Secondo Erik Erikson, gli adolescenti devono risolvere due grandi crisi per maturare in adulti sani, ben regolati e felici. La teoria psicosociale di Erikson di umani copre la nascita alla morte e afferma che bisogna completare le lotte specifiche per essere pronti a passare alla prossima fase di sviluppo. Gli adolescenti che lottano con la depressione, secondo questa teoria, potrebbero non essere in grado di navigare con successo in una delle due importanti crisi.

Teoria dello sviluppo psicosociale di Erikson

Erikson ha teorizzato che ogni persona si muove attraverso otto fasi o crisi dello sviluppo psicosociale dalla nascita alla morte. Tra l’infanzia e l’età di 18 mesi, i bambini lottano con fiducia rispetto alla sfiducia. La seconda crisi, che Erickson ha chiamato autonomia contro vergogna e dubbio, si verifica tra i 2 ei 3 anni. Durante gli anni prescolari, i bambini passano alla terza crisi, chiamata iniziativa contro la colpa. Tra i 6 ei 11 anni i bambini si lottano contro l’industria contro l’inferiorità e lavorano per sentirsi competenti nelle loro capacità. Gli adolescenti lottano con l’identità contro la confusione dell’identità e poi l’intimità contro l’isolamento. Nella settima fase, che Erikson chiama generatività contro stagnazione, gli adulti tra i 40 ei 65 anni devono risolvere le crisi del lavoro rispetto alla parenthood. Nella fase finale, gli adulti oltre i 65 anni affrontano l’integrità dell’ego rispetto alla disperazione. La teoria di Erikson è che ogni persona deve completare con successo ogni fase per passare all’altro e diventare un adulto sano e ben regolato.

Prima crisi dell’adolescenza

Durante la prima crisi adolescenziale di Erikson, l’identità contro la confusione dell’identità, gli adolescenti affrontano il compito di scovare la loro identità individuale, pur rimanendo in sintonia con i coetanei. Secondo Seven Counties Services Inc., la teoria di Erikson era che gli adolescenti di successo hanno “una chiara comprensione della loro identità individuale e possono facilmente condividere questo” io “con gli altri”. Questo crea una persona sicura che è in grado di formare relazioni sane mantenendo la propria individualità. Erikson ha teorizzato che gli adolescenti che non corrono con successo questa crisi sono confusi su chi sono e diventano socialmente isolati o sviluppano un senso di superiorità eccessivo. Gli adolescenti che si bloccano in questa età sono di solito emotivamente immaturi come gli adulti.
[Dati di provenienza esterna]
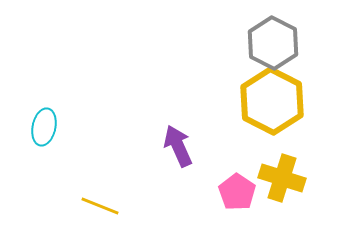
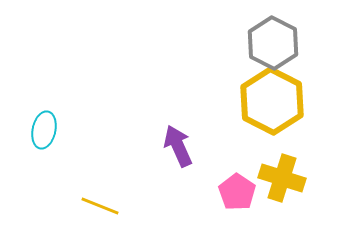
cyan ellipse: moved 3 px down
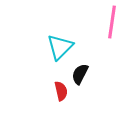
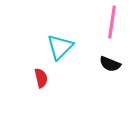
black semicircle: moved 30 px right, 10 px up; rotated 95 degrees counterclockwise
red semicircle: moved 20 px left, 13 px up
Seconda crisi dell’adolescenza

La seconda crisi adolescenziale, che si verifica tipicamente tra l’adolescenza tardiva e l’età adulta, è l’intimità contro l’isolamento. Questa crisi richiede all’adolescenza di comprendere che la natura dell’intimità riguarda l’equilibrato dare e ricevere l’amore e il sostegno. Durante questa fase psicosociale dello sviluppo, Erikson ha teorizzato che gli adolescenti di successo possono stabilire e mantenere stretti amicizie e relazioni sane al di fuori della loro famiglia immediata. Gli adolescenti che non sono in grado di risolvere questa crisi diventano distanti e socialmente isolati. Seven Counties Services Inc. riferisce che possono anche diventare dipendenti o bisognosi e tendono a sentirsi emotivamente vulnerabili. Il mancato superamento di questa crisi induce a fermarsi a questo punto la creazione emotiva, creando adulti isolati e solitari.
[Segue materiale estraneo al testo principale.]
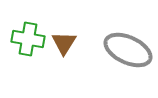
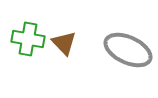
brown triangle: rotated 16 degrees counterclockwise
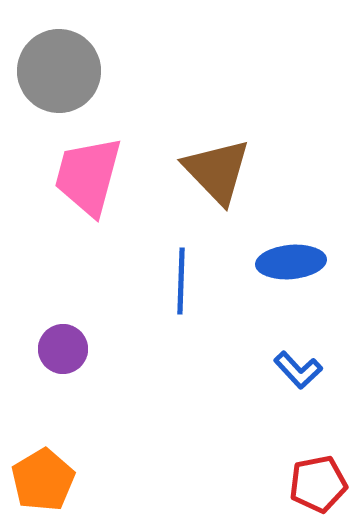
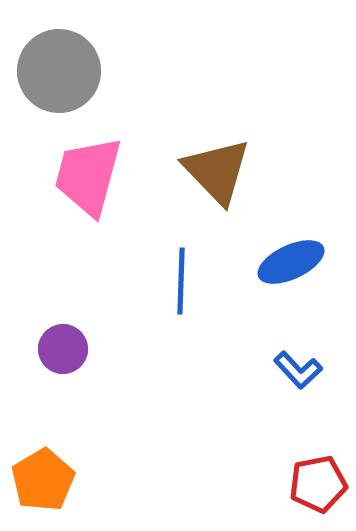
blue ellipse: rotated 20 degrees counterclockwise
Sviluppo psicosociale e depressione adolescenziale

Gli adolescenti cercano di rispondere alla domanda di “Chi sono io?” Questo processo stabilisce diverse identità per il tuo adolescente, incluso quello sessuale, sociale e professionale e questo può causare notevole stress. La depressione può verificarsi quando questi stress, l’immaturità e l’impossibilità di legame si combinano per influenzare la capacità dell’adolescente di ragionare e di affrontare la vita quotidiana. La teoria di Erikson prevede che quando gli adolescenti non sono in grado di rispondere con successo alle domande di identità durante questa fase di sviluppo, possono sperimentare sensazioni di inadeguatezza e disperazione che possono portare alla depressione.